::: Data provided :::

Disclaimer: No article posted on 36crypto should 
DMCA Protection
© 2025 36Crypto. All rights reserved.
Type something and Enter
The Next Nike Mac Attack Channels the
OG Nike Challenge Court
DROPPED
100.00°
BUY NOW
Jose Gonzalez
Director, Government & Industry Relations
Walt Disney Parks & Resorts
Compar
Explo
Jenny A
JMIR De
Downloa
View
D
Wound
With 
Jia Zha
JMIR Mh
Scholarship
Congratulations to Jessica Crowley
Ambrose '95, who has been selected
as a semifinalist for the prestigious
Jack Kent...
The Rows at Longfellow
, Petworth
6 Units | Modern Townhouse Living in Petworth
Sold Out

:::
::: Data provided :::

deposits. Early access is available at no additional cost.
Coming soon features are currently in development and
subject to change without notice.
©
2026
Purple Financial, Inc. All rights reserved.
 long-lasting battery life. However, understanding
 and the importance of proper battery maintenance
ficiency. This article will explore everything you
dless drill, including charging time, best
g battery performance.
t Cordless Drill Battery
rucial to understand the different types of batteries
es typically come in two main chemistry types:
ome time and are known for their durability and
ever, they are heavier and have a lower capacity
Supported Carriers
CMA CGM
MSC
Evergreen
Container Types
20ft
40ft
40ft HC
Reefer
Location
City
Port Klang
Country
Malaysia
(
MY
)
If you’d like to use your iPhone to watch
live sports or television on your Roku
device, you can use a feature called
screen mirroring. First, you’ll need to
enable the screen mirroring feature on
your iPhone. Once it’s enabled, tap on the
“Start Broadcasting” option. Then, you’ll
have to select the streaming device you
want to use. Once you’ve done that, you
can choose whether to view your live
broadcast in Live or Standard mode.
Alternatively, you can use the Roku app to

:::

- Action item: An exact copy of the lines above, from the one containing "Disclaimer: No article" through the one containing "Congratulations to Jessica Crowley", is the whole of the answer.

- Solution:
Disclaimer: No article posted on 36crypto should 
DMCA Protection
© 2025 36Crypto. All rights reserved.
Type something and Enter
The Next Nike Mac Attack Channels the
OG Nike Challenge Court
DROPPED
100.00°
BUY NOW
Jose Gonzalez
Director, Government & Industry Relations
Walt Disney Parks & Resorts
Compar
Explo
Jenny A
JMIR De
Downloa
View
D
Wound
With 
Jia Zha
JMIR Mh
Scholarship
Congratulations to Jessica Crowley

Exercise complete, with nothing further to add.